PROVIDED MATERIAL:
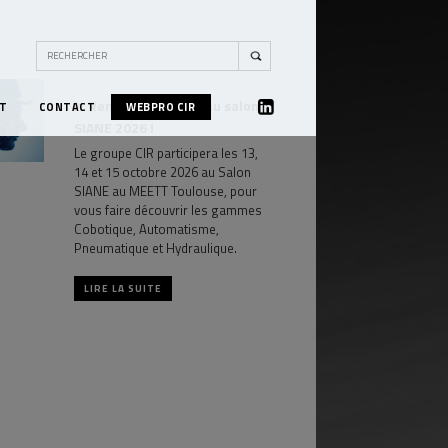
Rencontrez la CIR au salon
T
CONTACT
WEBPRO CIR
LINKEDIN
SIANE 2026 !
Le groupe CIR participera les 13,
14 et 15 octobre 2026 au Salon
SIANE au MEETT Toulouse, pour
vous faire découvrir les gammes
Cobotique, Automatisme,
Pneumatique et Hydraulique.
LIRE LA SUITE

EXERCISE DESCRIPTION: In your copy of the material, every word must match and no image should appear.

PROBLEM SOLUTION:
Rencontrez la CIR au salon
T
CONTACT
WEBPRO CIR
LINKEDIN
SIANE 2026 !
Le groupe CIR participera les 13,
14 et 15 octobre 2026 au Salon
SIANE au MEETT Toulouse, pour
vous faire découvrir les gammes
Cobotique, Automatisme,
Pneumatique et Hydraulique.
LIRE LA SUITE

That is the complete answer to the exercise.